# The NEW Caterham CSR - the ultimate trackday/road car!



## kmpowell (May 6, 2002)

Awesome, simply awesome! (shame about the price though  )

http://www.caterham.co.uk/news/index.htm

Download the 260 spec and look at the 0-60 time!


----------



## scoTTy (May 6, 2002)

[smiley=rolleyes5.gif]


----------



## garyc (May 7, 2002)

An R400 with slicks is intmidating enough on the track...


----------



## b3ves (May 6, 2002)

Nice, but I can see the market for these trackday-oriented cars getting eaten away by Radical and the like.


----------



## garyc (May 7, 2002)

150kg heavier than R500


----------



## chowy (Jul 5, 2004)

Been thinking about a Caterham for some time now.
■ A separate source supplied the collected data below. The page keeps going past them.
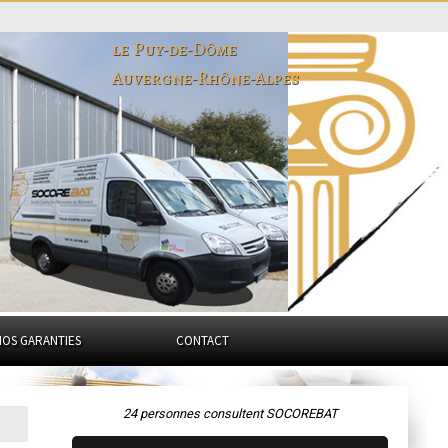
le Puy-de-Dôme
Auvergne-Rhône-Alpes
NOS GARANTIES
CONTACT
24 personnes consultent SOCOREBAT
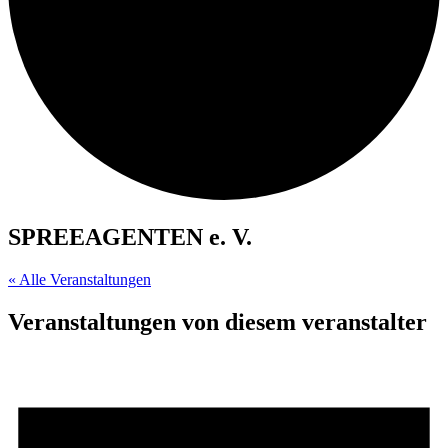
SPREEAGENTEN e. V.
« Alle Veranstaltungen
Veranstaltungen von diesem veranstalter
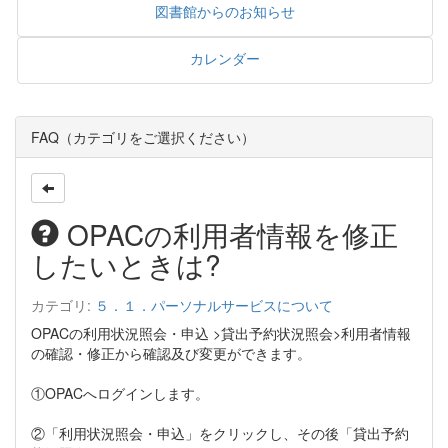
図書館からのお知らせ
カレンダー
FAQ（カテゴリをご選択ください）
OPACの利用者情報を修正
したいときは?
カテゴリ:
５．１．パーソナルサービスについて
OPACの利用状況照会・申込 >貸出予約状況照会>利用者情報
の確認・修正から確認及び変更ができます。
①OPACへログインします。
②「利用状況照会・申込」をクリックし、その後「貸出予約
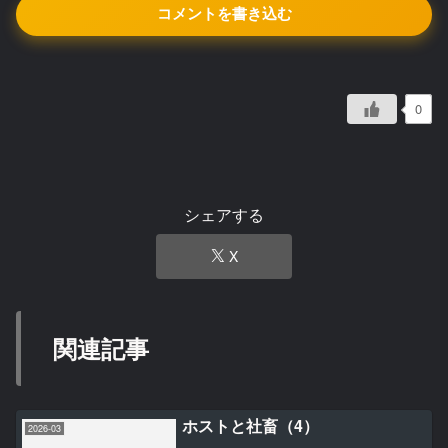
コメントを書き込む
0
シェアする
X
関連記事
ホストと社畜（4）
2026-03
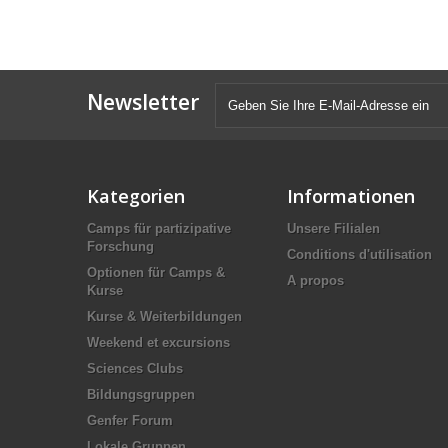
Newsletter
Kategorien
Informationen
Camps für partizipative
Unsere Filialen
Forschung
Conditions d'utilisation
Optionen für Camps &
A propos
Kurse
Kurse & Weiterbildungen
Weekend et excursions
Sciences Clubs
Bildungsgruppen
Genfer Forum
Lokale Gruppen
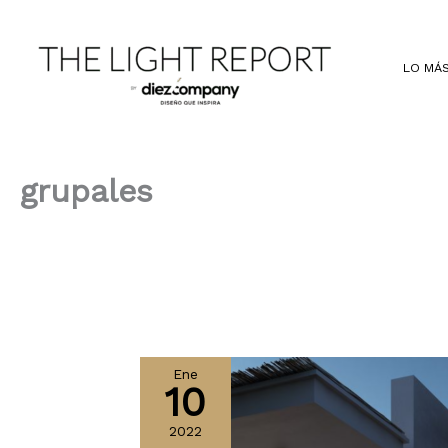
Ir
al
contenido
LO MÁS
grupales
Ene
10
2022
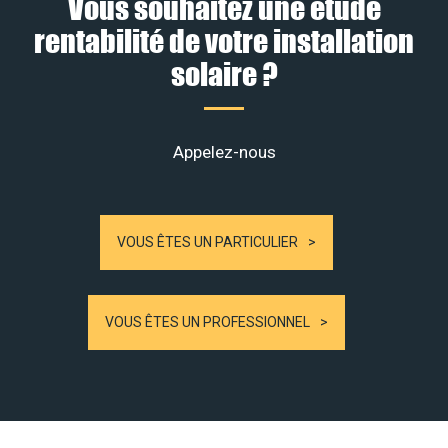
Vous souhaitez une étude
rentabilité de votre installation
solaire ?
Appelez-nous
VOUS ÊTES UN PARTICULIER
VOUS ÊTES UN PROFESSIONNEL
I'll look forward to the reviews to see how it compares to the R300/400/500 7's!

Should be better!


----------



## paulb (May 6, 2002)

Not sure the Radical is going to do that well long term as a track toy. They are quick, but I know a couple of people who are going back to R500s as the Radical isn't fun.

The Elise chassis can corner quicker than a Caterham (or at least get on the power earlier) but there is something pure about a Caterham sliding under power...


----------



## garyc (May 7, 2002)

I actually prefer the r400 to the r500 on the track.


----------



## paulb (May 6, 2002)

I've never driven an r400 but the 500 is certainly hard enough work to make it less enjoyable

Quite fancy an R300SV as a road/track toy at some point


----------